[Start of Attachment]

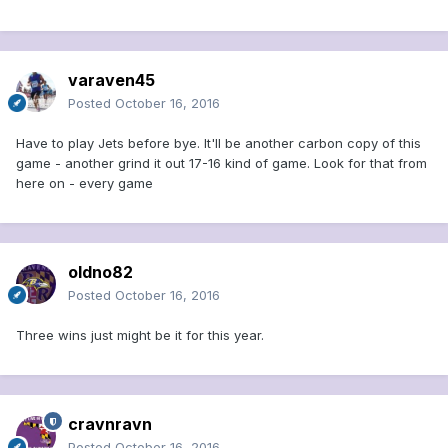
varaven45
Posted
October 16, 2016
Have to play Jets before bye. It'll be another carbon copy of this
game - another grind it out 17-16 kind of game. Look for that from
here on - every game
oldno82
Posted
October 16, 2016
Three wins just might be it for this year.
cravnravn
Posted
October 16, 2016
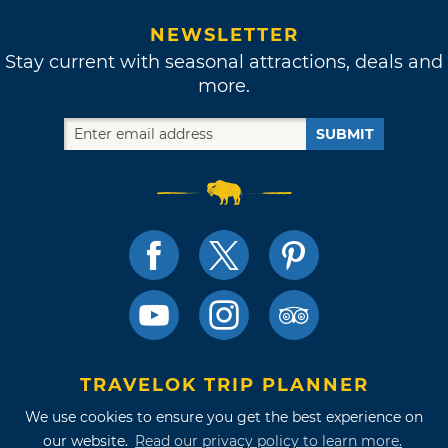
NEWSLETTER
Stay current with seasonal attractions, deals and
more.
SUBMIT
TRAVELOK TRIP PLANNER
We use cookies to ensure you get the best experience on
our website.
Read our privacy policy to learn more.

[End of Attachment]

## Exercise instructions
Scan the records for lines that hold "game", and reproduce each one you find.

## Problem solution
game - another grind it out 17-16 kind of game. Look for that from
here on - every game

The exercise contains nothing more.